> **TO DO**
Lines holding the string "leur" are the ones to copy; find them all in the data.

[Entries taken from a collection]
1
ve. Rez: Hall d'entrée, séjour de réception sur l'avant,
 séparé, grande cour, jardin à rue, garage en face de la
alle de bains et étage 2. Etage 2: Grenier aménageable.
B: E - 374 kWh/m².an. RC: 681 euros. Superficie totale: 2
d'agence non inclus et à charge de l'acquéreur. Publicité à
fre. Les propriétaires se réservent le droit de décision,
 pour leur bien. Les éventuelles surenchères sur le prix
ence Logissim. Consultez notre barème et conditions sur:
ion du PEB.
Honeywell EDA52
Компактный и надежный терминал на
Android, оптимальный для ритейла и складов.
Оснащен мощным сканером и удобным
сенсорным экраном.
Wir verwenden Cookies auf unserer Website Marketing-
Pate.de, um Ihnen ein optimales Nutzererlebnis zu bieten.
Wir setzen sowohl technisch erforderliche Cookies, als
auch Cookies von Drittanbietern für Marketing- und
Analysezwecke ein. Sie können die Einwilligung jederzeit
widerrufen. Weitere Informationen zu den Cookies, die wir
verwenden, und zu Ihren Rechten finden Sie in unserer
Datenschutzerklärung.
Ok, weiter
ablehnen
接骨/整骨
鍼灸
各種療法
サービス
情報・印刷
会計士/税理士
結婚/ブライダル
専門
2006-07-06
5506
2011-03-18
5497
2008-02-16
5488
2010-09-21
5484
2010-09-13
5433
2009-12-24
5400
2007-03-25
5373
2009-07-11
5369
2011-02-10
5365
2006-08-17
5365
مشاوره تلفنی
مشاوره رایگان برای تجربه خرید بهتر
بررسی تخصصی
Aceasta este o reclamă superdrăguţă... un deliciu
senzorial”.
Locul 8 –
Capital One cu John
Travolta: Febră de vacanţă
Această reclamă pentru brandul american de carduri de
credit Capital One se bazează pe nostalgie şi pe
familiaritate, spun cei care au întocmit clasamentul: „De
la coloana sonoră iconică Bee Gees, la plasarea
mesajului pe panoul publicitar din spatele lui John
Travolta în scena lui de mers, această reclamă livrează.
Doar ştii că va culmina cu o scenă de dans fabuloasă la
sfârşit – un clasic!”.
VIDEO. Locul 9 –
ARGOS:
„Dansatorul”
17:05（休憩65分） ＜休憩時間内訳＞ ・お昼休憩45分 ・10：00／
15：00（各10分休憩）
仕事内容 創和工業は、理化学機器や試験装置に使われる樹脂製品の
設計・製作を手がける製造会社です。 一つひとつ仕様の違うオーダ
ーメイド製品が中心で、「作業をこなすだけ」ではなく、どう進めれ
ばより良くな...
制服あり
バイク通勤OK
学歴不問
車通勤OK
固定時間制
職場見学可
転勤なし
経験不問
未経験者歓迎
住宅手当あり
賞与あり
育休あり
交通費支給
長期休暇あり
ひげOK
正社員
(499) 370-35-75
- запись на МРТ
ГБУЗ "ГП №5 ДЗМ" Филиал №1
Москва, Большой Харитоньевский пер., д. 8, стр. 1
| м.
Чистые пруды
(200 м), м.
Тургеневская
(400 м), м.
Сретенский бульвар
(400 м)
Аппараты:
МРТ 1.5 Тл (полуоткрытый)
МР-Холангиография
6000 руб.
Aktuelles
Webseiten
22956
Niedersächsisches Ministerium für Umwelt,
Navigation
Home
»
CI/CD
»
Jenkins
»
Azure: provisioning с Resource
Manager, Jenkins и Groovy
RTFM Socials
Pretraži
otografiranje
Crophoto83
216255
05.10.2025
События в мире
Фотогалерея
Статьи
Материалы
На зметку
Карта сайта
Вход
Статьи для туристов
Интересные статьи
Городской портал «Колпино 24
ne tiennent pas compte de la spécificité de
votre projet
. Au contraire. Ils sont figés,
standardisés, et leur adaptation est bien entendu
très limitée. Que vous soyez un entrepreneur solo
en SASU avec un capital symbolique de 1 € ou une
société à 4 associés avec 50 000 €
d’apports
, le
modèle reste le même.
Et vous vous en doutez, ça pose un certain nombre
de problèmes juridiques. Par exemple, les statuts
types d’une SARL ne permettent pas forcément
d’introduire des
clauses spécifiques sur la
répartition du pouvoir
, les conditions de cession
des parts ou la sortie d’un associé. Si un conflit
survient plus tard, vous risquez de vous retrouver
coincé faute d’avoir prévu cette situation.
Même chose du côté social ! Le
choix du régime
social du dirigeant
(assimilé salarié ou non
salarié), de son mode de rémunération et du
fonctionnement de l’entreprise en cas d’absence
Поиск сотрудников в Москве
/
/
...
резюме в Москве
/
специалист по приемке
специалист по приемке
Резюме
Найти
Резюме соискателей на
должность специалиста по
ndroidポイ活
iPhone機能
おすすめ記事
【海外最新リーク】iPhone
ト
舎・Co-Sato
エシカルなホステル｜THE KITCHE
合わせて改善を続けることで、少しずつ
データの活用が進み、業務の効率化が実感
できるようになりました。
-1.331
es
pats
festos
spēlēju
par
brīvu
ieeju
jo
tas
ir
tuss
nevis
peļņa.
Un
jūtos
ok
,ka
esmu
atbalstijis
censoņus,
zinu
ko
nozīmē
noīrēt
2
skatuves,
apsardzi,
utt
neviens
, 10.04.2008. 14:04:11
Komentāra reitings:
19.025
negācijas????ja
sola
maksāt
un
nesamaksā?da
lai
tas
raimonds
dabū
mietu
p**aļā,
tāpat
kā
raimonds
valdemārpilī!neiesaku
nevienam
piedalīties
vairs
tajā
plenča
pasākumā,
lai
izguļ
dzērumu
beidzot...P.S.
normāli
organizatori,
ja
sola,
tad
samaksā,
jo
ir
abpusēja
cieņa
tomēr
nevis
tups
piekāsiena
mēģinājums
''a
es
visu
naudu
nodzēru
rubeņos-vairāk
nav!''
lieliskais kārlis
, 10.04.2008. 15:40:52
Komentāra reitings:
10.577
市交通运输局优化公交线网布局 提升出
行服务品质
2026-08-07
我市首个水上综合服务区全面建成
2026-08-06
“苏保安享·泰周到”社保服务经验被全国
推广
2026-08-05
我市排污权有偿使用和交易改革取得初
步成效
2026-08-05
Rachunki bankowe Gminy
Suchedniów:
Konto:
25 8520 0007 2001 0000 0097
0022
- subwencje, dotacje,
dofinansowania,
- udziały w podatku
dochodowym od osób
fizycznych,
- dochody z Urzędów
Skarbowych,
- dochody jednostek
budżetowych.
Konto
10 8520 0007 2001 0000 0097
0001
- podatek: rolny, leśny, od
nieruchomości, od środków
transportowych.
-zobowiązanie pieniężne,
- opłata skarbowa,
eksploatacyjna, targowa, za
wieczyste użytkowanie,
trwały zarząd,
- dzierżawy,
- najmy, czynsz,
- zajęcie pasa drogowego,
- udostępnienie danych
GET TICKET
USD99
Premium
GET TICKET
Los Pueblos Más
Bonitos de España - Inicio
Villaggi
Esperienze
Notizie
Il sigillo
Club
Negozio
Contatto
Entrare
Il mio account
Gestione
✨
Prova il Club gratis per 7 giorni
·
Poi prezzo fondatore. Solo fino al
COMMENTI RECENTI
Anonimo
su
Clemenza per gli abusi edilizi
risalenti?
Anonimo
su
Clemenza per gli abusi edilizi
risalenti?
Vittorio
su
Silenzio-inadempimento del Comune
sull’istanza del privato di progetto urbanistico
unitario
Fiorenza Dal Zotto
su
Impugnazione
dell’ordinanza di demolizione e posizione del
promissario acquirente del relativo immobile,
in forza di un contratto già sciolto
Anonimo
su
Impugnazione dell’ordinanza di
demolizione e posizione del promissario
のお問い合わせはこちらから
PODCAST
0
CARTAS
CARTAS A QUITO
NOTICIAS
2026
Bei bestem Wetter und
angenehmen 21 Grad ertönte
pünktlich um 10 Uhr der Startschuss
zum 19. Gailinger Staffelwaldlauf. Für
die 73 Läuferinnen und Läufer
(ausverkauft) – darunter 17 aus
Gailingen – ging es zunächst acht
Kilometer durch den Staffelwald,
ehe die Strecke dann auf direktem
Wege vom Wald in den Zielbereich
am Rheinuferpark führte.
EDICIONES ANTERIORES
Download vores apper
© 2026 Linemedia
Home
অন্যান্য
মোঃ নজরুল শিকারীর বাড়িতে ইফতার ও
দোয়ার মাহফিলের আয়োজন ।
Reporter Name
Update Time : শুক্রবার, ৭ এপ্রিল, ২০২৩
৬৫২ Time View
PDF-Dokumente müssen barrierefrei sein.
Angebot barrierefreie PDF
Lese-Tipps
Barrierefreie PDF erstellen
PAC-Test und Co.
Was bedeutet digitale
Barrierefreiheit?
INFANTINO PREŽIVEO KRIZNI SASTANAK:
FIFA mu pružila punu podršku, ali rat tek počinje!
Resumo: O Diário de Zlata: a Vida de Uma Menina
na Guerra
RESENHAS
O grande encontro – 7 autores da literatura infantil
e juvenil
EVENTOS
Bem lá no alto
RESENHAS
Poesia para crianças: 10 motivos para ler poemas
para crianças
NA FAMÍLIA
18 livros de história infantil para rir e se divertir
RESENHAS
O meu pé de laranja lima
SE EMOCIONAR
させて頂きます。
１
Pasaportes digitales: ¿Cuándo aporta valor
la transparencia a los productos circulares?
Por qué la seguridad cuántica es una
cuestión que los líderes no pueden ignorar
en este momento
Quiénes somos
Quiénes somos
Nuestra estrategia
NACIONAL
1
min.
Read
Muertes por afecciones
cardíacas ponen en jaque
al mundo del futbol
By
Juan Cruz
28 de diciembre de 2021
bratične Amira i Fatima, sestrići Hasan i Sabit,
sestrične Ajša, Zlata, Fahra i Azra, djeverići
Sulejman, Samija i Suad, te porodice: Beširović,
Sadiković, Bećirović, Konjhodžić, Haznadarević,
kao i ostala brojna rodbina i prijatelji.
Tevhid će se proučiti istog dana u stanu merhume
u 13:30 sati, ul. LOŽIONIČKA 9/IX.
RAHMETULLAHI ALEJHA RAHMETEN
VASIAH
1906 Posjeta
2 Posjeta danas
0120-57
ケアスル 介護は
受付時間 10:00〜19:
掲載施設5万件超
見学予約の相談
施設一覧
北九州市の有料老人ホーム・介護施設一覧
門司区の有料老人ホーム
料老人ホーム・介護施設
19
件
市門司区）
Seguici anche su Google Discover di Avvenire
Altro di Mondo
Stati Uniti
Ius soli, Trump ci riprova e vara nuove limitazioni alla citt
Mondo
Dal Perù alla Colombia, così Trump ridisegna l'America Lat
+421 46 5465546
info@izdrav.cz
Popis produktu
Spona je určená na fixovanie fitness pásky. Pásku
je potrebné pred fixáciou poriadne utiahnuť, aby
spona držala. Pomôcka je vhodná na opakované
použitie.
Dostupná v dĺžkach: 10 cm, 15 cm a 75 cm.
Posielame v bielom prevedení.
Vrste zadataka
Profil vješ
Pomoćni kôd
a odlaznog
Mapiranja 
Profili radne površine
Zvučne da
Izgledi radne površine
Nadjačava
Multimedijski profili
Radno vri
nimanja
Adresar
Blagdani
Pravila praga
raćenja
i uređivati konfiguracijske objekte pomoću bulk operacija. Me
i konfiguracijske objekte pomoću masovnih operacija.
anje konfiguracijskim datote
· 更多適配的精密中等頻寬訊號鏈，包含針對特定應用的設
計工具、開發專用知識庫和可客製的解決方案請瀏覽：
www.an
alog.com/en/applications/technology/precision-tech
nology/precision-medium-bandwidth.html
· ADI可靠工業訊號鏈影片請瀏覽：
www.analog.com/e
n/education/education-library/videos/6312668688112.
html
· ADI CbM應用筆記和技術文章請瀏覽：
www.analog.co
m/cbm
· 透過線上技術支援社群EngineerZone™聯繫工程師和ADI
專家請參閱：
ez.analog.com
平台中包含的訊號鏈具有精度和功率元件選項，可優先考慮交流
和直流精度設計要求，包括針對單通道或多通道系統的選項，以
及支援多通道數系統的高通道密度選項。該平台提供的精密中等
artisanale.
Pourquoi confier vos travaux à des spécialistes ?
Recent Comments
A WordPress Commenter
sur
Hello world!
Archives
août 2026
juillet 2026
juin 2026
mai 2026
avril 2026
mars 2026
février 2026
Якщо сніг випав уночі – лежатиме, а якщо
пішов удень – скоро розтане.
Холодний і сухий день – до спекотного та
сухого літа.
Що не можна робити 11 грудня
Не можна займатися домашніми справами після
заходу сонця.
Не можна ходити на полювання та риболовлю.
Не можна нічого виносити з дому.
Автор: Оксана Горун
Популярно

> **OUTPUT FOR THIS EXERCISE**
 pour leur bien. Les éventuelles surenchères sur le prix
standardisés, et leur adaptation est bien entendu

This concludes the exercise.